• [WORK REQUEST] The output should be all lines of the entries below in which the word "través" occurs.
------ SOURCE DATA ------
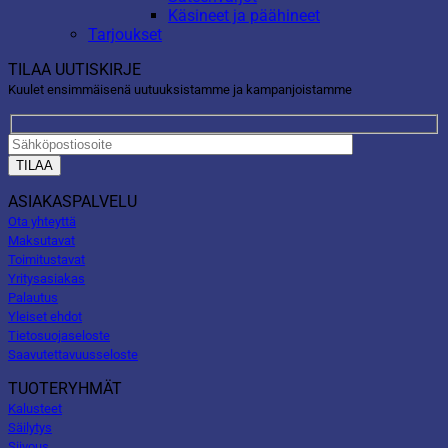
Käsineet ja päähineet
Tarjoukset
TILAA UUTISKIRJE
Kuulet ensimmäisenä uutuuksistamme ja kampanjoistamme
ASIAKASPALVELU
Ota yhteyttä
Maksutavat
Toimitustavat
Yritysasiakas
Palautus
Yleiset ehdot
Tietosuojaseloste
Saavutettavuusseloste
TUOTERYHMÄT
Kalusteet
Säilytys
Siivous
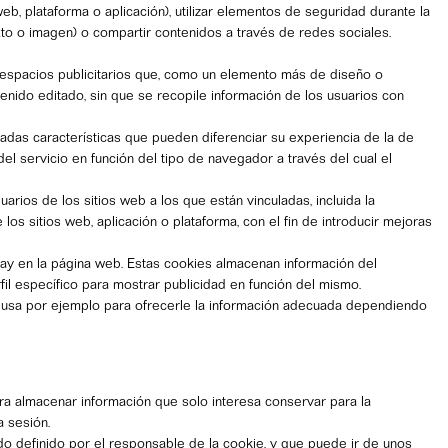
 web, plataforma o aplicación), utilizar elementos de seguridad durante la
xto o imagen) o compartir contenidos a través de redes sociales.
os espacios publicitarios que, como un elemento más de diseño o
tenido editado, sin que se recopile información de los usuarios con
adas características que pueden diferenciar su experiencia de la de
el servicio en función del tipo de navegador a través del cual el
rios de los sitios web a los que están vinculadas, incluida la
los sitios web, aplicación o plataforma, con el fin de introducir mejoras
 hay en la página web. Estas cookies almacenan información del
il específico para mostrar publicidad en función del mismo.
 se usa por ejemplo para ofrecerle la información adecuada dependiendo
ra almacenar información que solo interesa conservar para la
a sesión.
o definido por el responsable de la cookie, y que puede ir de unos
------
• [REPLY]
xto o imagen) o compartir contenidos a través de redes sociales.
el servicio en función del tipo de navegador a través del cual el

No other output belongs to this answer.